**Problem details:**
Repeat each entry below exactly, omitting any picture it holds.

##### Extracted data #####

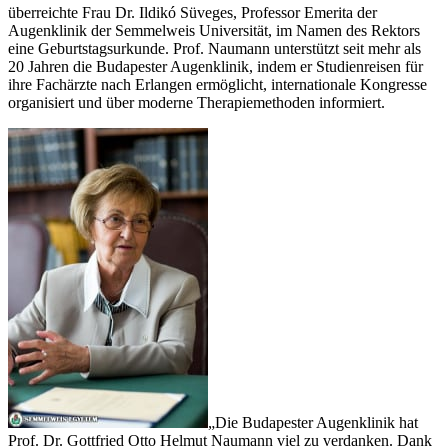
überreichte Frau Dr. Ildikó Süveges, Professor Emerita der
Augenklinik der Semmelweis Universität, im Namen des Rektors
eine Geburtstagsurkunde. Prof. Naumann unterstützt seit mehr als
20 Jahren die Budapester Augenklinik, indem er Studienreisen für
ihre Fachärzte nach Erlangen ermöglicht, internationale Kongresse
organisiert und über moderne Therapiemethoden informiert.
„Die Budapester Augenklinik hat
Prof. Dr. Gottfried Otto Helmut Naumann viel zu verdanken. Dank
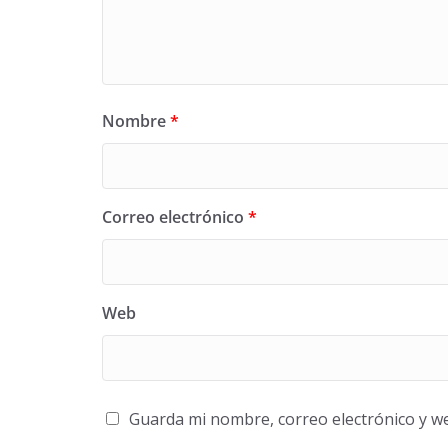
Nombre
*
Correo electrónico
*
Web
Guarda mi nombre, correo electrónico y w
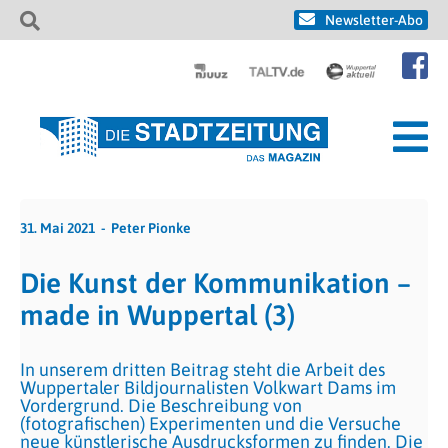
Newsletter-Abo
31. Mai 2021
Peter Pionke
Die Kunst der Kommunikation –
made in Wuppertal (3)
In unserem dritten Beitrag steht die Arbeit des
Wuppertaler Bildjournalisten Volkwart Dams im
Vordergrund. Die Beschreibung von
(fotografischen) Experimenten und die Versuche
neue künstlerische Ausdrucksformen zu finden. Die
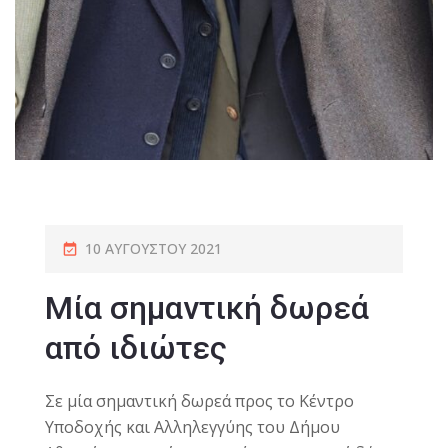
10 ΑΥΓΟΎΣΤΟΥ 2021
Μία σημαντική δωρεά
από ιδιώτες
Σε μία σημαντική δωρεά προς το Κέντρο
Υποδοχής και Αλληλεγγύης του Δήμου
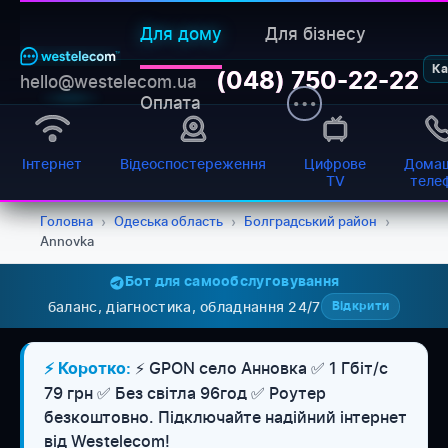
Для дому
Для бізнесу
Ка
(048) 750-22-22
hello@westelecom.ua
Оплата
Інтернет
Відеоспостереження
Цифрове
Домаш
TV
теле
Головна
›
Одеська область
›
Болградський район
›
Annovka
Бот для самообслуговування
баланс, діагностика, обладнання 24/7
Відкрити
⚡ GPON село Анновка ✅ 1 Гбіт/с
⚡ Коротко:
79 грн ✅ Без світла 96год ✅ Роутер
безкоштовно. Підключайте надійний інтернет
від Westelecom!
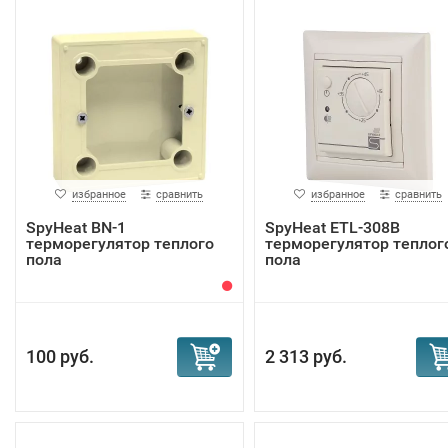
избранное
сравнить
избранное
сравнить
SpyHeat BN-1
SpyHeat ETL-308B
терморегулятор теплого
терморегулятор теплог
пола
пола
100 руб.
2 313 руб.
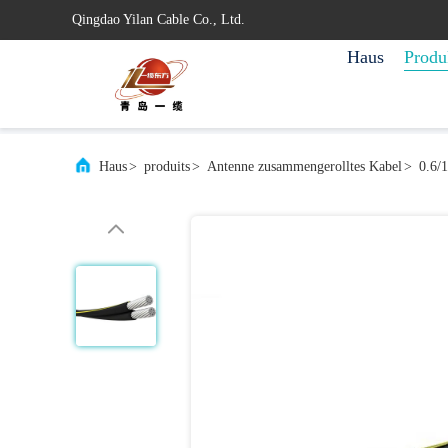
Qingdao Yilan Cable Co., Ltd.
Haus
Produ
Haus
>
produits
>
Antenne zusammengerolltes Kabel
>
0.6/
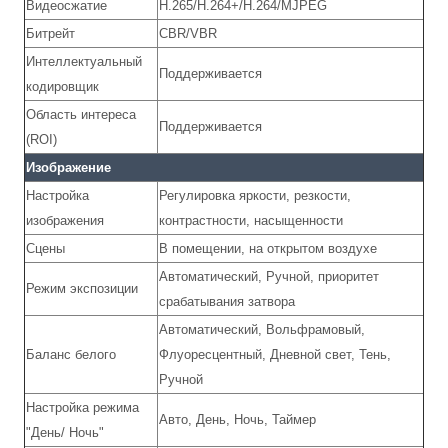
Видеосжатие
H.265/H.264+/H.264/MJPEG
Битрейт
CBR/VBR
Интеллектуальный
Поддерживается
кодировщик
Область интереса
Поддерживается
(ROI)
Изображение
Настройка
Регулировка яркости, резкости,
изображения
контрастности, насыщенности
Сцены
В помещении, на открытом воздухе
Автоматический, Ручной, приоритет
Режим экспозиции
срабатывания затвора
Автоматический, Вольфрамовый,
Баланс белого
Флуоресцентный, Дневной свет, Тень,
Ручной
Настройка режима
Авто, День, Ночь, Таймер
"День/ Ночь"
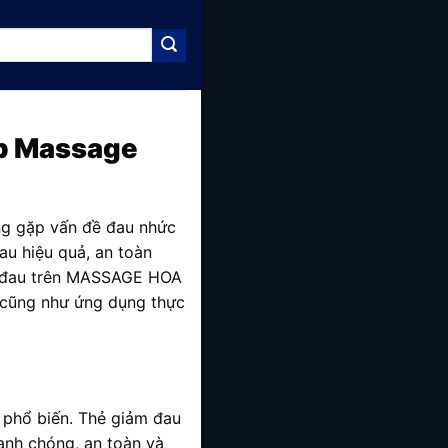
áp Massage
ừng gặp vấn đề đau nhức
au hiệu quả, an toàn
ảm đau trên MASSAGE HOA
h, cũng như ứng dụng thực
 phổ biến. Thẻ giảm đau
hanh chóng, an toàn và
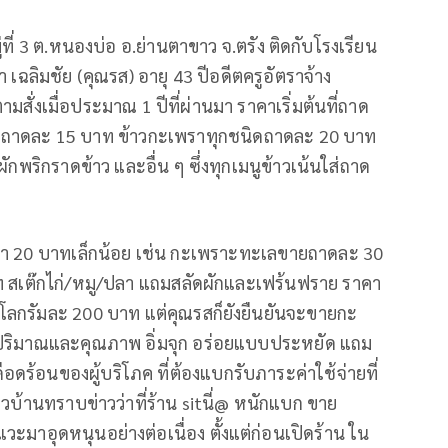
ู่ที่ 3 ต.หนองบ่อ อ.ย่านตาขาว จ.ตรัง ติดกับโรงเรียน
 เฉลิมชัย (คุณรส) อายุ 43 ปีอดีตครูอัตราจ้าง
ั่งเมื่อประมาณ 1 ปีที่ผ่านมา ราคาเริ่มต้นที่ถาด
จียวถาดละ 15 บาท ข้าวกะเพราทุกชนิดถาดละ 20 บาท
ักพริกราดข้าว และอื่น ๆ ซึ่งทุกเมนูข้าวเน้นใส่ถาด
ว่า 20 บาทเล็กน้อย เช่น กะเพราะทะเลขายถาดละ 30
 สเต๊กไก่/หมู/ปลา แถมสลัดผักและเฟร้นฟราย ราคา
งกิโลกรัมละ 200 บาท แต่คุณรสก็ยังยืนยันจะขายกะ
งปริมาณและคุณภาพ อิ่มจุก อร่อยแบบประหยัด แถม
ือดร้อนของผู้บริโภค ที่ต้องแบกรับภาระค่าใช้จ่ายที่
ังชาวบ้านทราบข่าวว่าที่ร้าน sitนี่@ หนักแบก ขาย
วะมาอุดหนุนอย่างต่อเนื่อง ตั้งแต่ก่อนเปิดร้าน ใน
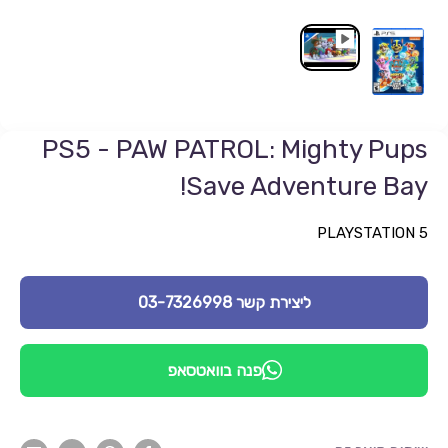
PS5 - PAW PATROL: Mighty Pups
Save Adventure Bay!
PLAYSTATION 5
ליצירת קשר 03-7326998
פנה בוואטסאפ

#####

**Task solution:**
überreichte Frau Dr. Ildikó Süveges, Professor Emerita der
Augenklinik der Semmelweis Universität, im Namen des Rektors
eine Geburtstagsurkunde. Prof. Naumann unterstützt seit mehr als
20 Jahren die Budapester Augenklinik, indem er Studienreisen für
ihre Fachärzte nach Erlangen ermöglicht, internationale Kongresse
organisiert und über moderne Therapiemethoden informiert.
„Die Budapester Augenklinik hat
Prof. Dr. Gottfried Otto Helmut Naumann viel zu verdanken. Dank
Nombre
*
Correo electrónico
*
Web
Guarda mi nombre, correo electrónico y w
Newsletter-Abo
31. Mai 2021
Peter Pionke
Die Kunst der Kommunikation –
made in Wuppertal (3)
In unserem dritten Beitrag steht die Arbeit des
Wuppertaler Bildjournalisten Volkwart Dams im
Vordergrund. Die Beschreibung von
(fotografischen) Experimenten und die Versuche
neue künstlerische Ausdrucksformen zu finden. Die
10 ΑΥΓΟΎΣΤΟΥ 2021
Μία σημαντική δωρεά
από ιδιώτες
Σε μία σημαντική δωρεά προς το Κέντρο
Υποδοχής και Αλληλεγγύης του Δήμου
Для дому
Для бізнесу
Ка
(048) 750-22-22
hello@westelecom.ua
Оплата
Інтернет
Відеоспостереження
Цифрове
Домаш
TV
теле
Головна
›
Одеська область
›
Болградський район
›
Annovka
Бот для самообслуговування
баланс, діагностика, обладнання 24/7
Відкрити
⚡ GPON село Анновка ✅ 1 Гбіт/с
⚡ Коротко:
79 грн ✅ Без світла 96год ✅ Роутер
безкоштовно. Підключайте надійний інтернет
від Westelecom!
избранное
сравнить
избранное
сравнить
SpyHeat BN-1
SpyHeat ETL-308B
терморегулятор теплого
терморегулятор теплог
пола
пола
100 руб.
2 313 руб.
Qingdao Yilan Cable Co., Ltd.
Haus
Produ
Haus
>
produits
>
Antenne zusammengerolltes Kabel
>
0.6/
Видеосжатие
H.265/H.264+/H.264/MJPEG
Битрейт
CBR/VBR
Интеллектуальный
Поддерживается
кодировщик
Область интереса
Поддерживается
(ROI)
Изображение
Настройка
Регулировка яркости, резкости,
изображения
контрастности, насыщенности
Сцены
В помещении, на открытом воздухе
Автоматический, Ручной, приоритет
Режим экспозиции
срабатывания затвора
Автоматический, Вольфрамовый,
Баланс белого
Флуоресцентный, Дневной свет, Тень,
Ручной
Настройка режима
Авто, День, Ночь, Таймер
"День/ Ночь"
áp Massage
ừng gặp vấn đề đau nhức
au hiệu quả, an toàn
ảm đau trên MASSAGE HOA
h, cũng như ứng dụng thực
 phổ biến. Thẻ giảm đau
hanh chóng, an toàn và
ู่ที่ 3 ต.หนองบ่อ อ.ย่านตาขาว จ.ตรัง ติดกับโรงเรียน
 เฉลิมชัย (คุณรส) อายุ 43 ปีอดีตครูอัตราจ้าง
ั่งเมื่อประมาณ 1 ปีที่ผ่านมา ราคาเริ่มต้นที่ถาด
จียวถาดละ 15 บาท ข้าวกะเพราทุกชนิดถาดละ 20 บาท
ักพริกราดข้าว และอื่น ๆ ซึ่งทุกเมนูข้าวเน้นใส่ถาด
ว่า 20 บาทเล็กน้อย เช่น กะเพราะทะเลขายถาดละ 30
 สเต๊กไก่/หมู/ปลา แถมสลัดผักและเฟร้นฟราย ราคา
งกิโลกรัมละ 200 บาท แต่คุณรสก็ยังยืนยันจะขายกะ
งปริมาณและคุณภาพ อิ่มจุก อร่อยแบบประหยัด แถม
ือดร้อนของผู้บริโภค ที่ต้องแบกรับภาระค่าใช้จ่ายที่
ังชาวบ้านทราบข่าวว่าที่ร้าน sitนี่@ หนักแบก ขาย
วะมาอุดหนุนอย่างต่อเนื่อง ตั้งแต่ก่อนเปิดร้าน ใน
PS5 - PAW PATROL: Mighty Pups
Save Adventure Bay!
PLAYSTATION 5
ליצירת קשר 03-7326998
פנה בוואטסאפ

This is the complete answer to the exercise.